You might think the hard-money, recession-at-every-corner crowd would be predicting an imminent reversal in the stock market given the 20% gain for the Dow Jones Industrial Average this year.
Thorsten Polleit, the chief economist at Swiss metals trader Degussa, explains why he thinks an economic boom will continue, with stock prices also strong.
“As long as there is still room for pushing the market interest rate down further, the chances are reasonably good that the boom continues, and that the bust will be adjourned into the future. As per the charts below, current market interest rates in the U.S. have not reached rock bottom yet. Corporate and mortgage credit costs in particular still have some way to go before hitting zero,” he writes in an article for the Alabama libertarian think tank, the Mises Institute.
“The decline in market interest rates is only one factor among many others which explain why stock prices have gone up in recent years. But it is a significant factor, and it contributes to the build-up of a price bubble,” he says.

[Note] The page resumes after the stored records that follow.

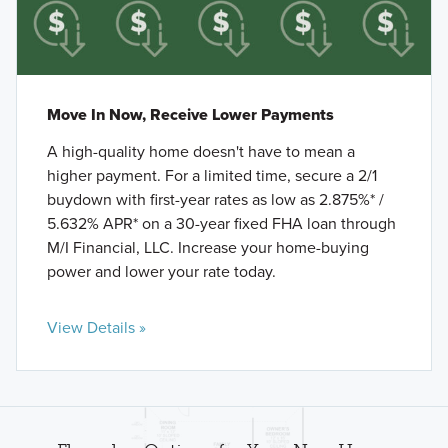
Move In Now, Receive Lower Payments
A high-quality home doesn't have to mean a
higher payment. For a limited time, secure a 2/1
buydown with first-year rates as low as 2.875%* /
5.632% APR* on a 30-year fixed FHA loan through
M/I Financial, LLC. Increase your home-buying
power and lower your rate today.
View Details »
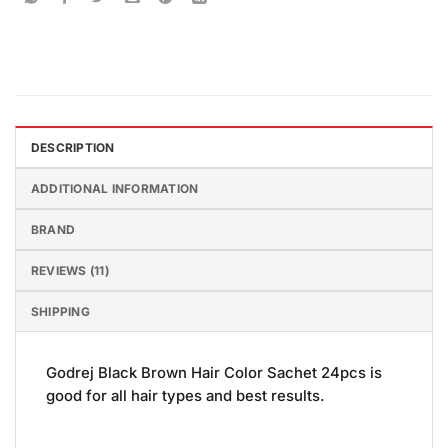
DESCRIPTION
ADDITIONAL INFORMATION
BRAND
REVIEWS (11)
SHIPPING
Godrej Black Brown Hair Color Sachet 24pcs is
good for all hair types and best results.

To be sure, Polleit expects a very hard landing. “The severity of the crisis that must be expected to unfold at some point in the future — at the latest when all market interest rates have been pushed onto the zero line and investment returns have become negligible — is driven to ever-higher levels. This is something we do know from the Austrian business cycle theory. But it is certainly not enough to come up with a reliable forecast,” he says.
China’s exports fell in November, the fourth straight decline.

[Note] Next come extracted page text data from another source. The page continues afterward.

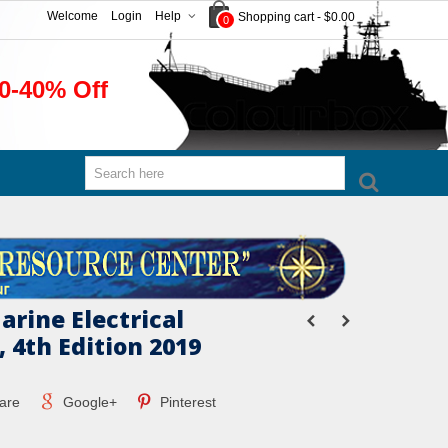
Welcome
Login
Help
Shopping cart
-
$0.00
0
0-40% Off
arine Electrical
 4th Edition 2019
are
Google+
Pinterest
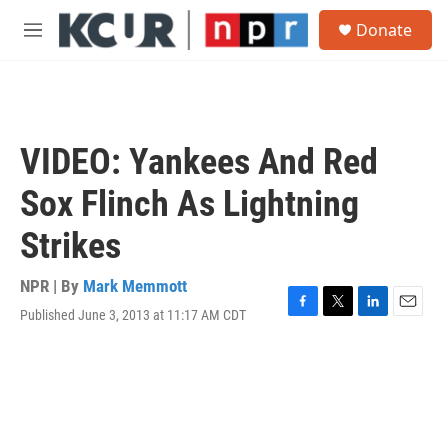
Skip to main content
S
Donate
e
M
a
e
r
n
c
u
h
u
VIDEO: Yankees And Red
e
r
Sox Flinch As Lightning
y
Strikes
NPR | By
Mark Memmott
Published June 3, 2013 at 11:17 AM CDT
F
T
L
E
a
w
i
m
c
i
n
a
e
t
k
i
b
t
e
l
o
e
d
o
r
I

French drugmaker Sanofi SNY, -0.11% is going to buy biotech Synthorx THOR, +0.20% for $2.5 billion, or $68 a share — nearly triple the biotech’s $25.03-a-share close on Friday. Merck MRK, +0.11%, the U.S. drug giant, meanwhile said it’s buying ArQule ARQL, +1.63% for $2.7 billion, or $20 a share — more than double Friday’s closing price for the biotech.

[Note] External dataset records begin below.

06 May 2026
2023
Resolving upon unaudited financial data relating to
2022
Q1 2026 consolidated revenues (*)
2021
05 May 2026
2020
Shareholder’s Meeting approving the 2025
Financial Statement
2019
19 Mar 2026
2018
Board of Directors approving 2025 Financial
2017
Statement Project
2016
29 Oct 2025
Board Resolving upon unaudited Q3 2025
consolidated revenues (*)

The stock price for Tullow Oil TLW, -64.07% dived by nearly 60% after the British oil and gas company cut its production outlook, which caused its chief executive to resign.
The Bank for International Settlements said the four leading U.S. banks’ unwillingness to lend is what’s behind the spike in U.S. money-market rates that has prompted Federal Reserve intervention.
A New Zealand volcanic island erupted on Monday, killing five people and leaving many more missing.
Not much on the plate for Monday, but the Federal Reserve’s decision on whether to hold interest rates steady comes on Wednesday, and the latest consumer price index and retail sales reports are due this week as well. The Fed is expected to leave interest rates unchanged after three straight reductions. The European Central Bank also is expected to keep rates unchanged on Thursday when it meets for the first time since Christine Lagarde became president.
No news on the U.S.-China trade front seems to be bad news, as stock futures ES00, -0.07% drifted lower ahead of the Dec. 15 deadline for tariffs to be increased.
Innovative design for an extra-wide bun to accommodate two hot dogs simultaneously.
Finland’s Sanna Marin will become the world’s youngest prime minister this week, at all of 34 years old.
In a good test of tear duct functionality, The New York Times writes about the lovers who met in Auschwitz, reunited 72 years later.
A “second killer space rock” is coming Earth’s way. (For better or worse, they’re both expected to miss.)